• [ASSIGNMENT]: An exact copy of the entries below is required, with all pictures removed.
----------------------------------------
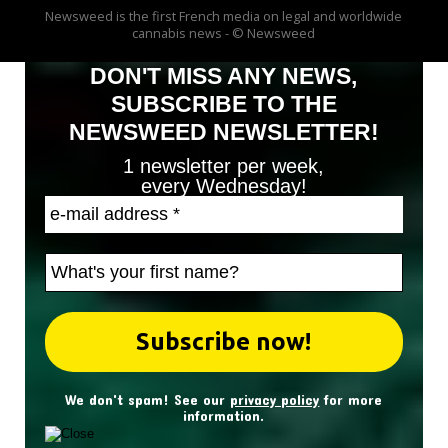
Newsweed is the first French media on legal and worldwide
cannabis news - © Newsweed
DON'T MISS ANY NEWS,
SUBSCRIBE TO THE
NEWSWEED NEWSLETTER!
1 newsletter per week,
every Wednesday!
We don't spam! See our
privacy policy
for more
information.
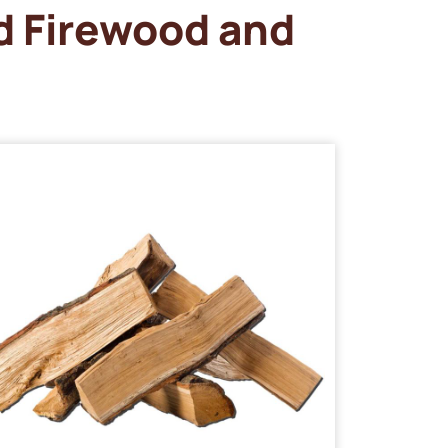
d Firewood and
----------------------------------------
• [SOLUTION FOR THIS TASK]:
Newsweed is the first French media on legal and worldwide
cannabis news - © Newsweed
DON'T MISS ANY NEWS,
SUBSCRIBE TO THE
NEWSWEED NEWSLETTER!
1 newsletter per week,
every Wednesday!
We don't spam! See our
privacy policy
for more
information.
d Firewood and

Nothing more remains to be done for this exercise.